## Exercise description
Check each line of the material that follows, and copy those holding the string "недели".

**** Exercise inputs

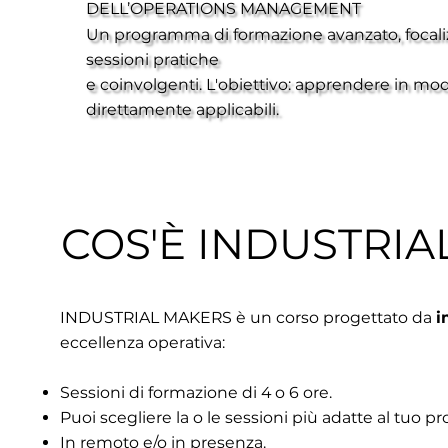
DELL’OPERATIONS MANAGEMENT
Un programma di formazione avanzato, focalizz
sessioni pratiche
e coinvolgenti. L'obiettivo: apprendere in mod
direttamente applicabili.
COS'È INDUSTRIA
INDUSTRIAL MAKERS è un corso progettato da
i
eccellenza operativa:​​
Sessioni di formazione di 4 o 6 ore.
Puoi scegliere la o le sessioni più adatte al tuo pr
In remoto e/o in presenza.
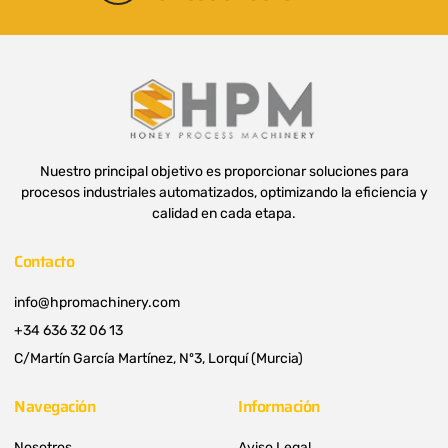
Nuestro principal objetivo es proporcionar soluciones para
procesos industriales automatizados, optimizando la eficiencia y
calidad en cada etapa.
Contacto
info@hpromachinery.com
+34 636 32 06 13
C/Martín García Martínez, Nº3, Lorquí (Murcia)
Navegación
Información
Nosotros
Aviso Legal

********
**** Exercise inputs

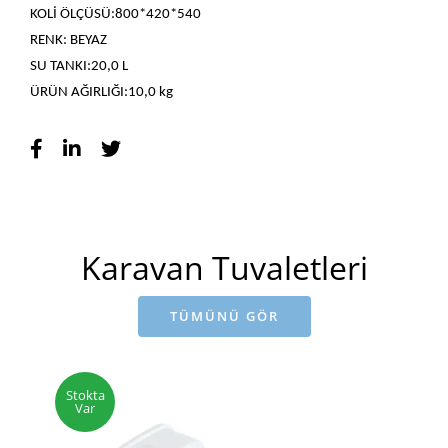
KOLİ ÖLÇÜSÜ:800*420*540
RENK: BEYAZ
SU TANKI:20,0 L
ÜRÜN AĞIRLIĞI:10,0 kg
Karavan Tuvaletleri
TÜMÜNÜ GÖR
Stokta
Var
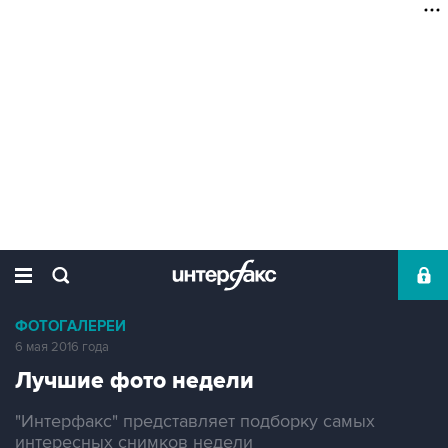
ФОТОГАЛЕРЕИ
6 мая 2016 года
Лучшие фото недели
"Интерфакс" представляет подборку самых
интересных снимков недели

********
**** Exercise inputs

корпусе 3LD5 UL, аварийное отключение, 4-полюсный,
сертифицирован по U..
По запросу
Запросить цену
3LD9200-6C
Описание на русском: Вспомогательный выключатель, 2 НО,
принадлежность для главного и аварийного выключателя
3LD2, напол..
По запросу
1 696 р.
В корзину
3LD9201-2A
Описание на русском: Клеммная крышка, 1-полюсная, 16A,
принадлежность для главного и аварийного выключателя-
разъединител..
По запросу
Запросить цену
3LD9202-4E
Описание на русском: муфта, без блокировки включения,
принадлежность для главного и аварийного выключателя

********

## Solution to the problem
Лучшие фото недели
интересных снимков недели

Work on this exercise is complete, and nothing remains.